If you determine that your PSU wattage is insufficient to run your hardware, then the only option is to replace it with one that delivers more power.
Balance Your PC Build
It is always recommended that you balance your PC build and not always invest everything in one or two components. For example, upgrading your GPU to RTX 4090 would do you no good if you have a 1080p display monitor. This is one of the reasons why people opt for pre-built computer systems by OEMs as they are usually balanced in all aspects.
If you are planning to build your own PC or upgrade your current one, always consider what kind of work you’ll be doing on it. For example, if you want higher resolutions, then putting your money on the GPU and a display monitor would be ideal. Similarly, if you want higher frame rates, then investing in a CPU would make more sense.
Frequently Asked Questions (FAQs)
How to fix CPU bottlenecking?
You can fix CPU bottlenecking by performing the following:
– Increase in-game resolution
– Overclock the CPU
– Close unnecessary apps and processes
– Lower/disable in-game CPU-intensive settings
How to check if the PC is bottlenecking?
If one or more components on your computer are causing a bottleneck, then when the load is applied, its utilization would be reaching 100%. You can confirm this by checking the resource utilization in the Task Manager after applying the load.

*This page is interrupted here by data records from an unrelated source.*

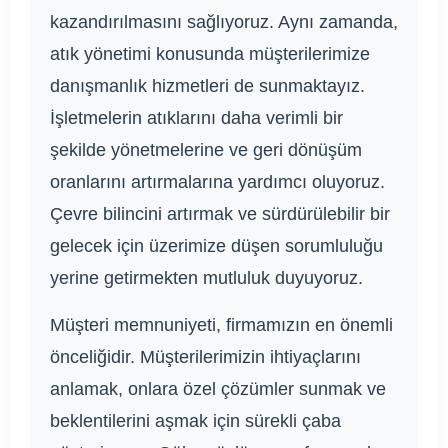
kazandırılmasını sağlıyoruz. Aynı zamanda,
atık yönetimi konusunda müşterilerimize
danışmanlık hizmetleri de sunmaktayız.
İşletmelerin atıklarını daha verimli bir
şekilde yönetmelerine ve geri dönüşüm
oranlarını artırmalarına yardımcı oluyoruz.
Çevre bilincini artırmak ve sürdürülebilir bir
gelecek için üzerimize düşen sorumluluğu
yerine getirmekten mutluluk duyuyoruz.
Müşteri memnuniyeti, firmamızın en önemli
önceliğidir. Müşterilerimizin ihtiyaçlarını
anlamak, onlara özel çözümler sunmak ve
beklentilerini aşmak için sürekli çaba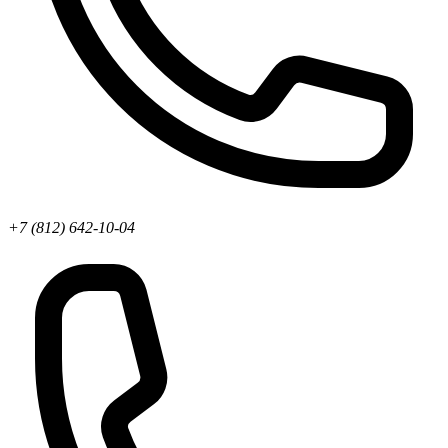
+7 (812) 642-10-04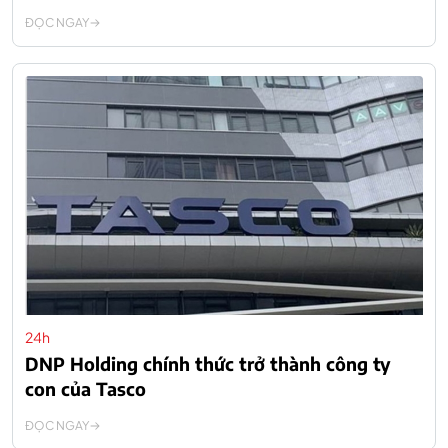
ĐỌC NGAY
24h
DNP Holding chính thức trở thành công ty
con của Tasco
ĐỌC NGAY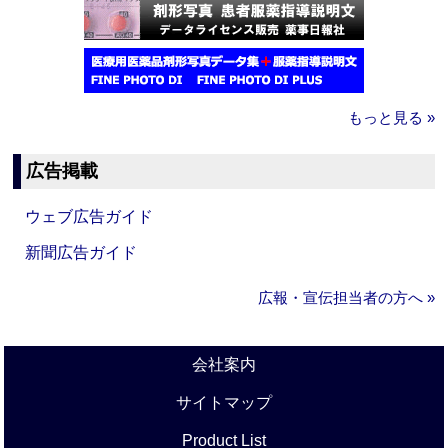
もっと見る »
広告掲載
ウェブ広告ガイド
新聞広告ガイド
広報・宣伝担当者の方へ »
会社案内
サイトマップ
Product List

Does bottlenecking damage the computer?
Bottlenecking is like a slow car at the start of the lane – it will slow down the other cars as well, but won’t damage them (or the lane) in any way. Therefore, bottlenecking does not damage your PC.
However, bottlenecking is not an ideal situation either and should be addressed so that the other components can function at their full potential.
What is considered a CPU bottleneck?
Game stuttering and FPS drops will be considered a bottleneck in a gaming environment. However, in a virtualization environment, the dysfunctionality of the different virtual hardware components will be considered a bottleneck.
What percentage is considered a CPU bottleneck?
If your CPU is at 80+% while your other hardware resources are at 30-50%, then it is likely a CPU bottleneck.
Only considering the CPU percentage consumption cannot account for a bottleneck.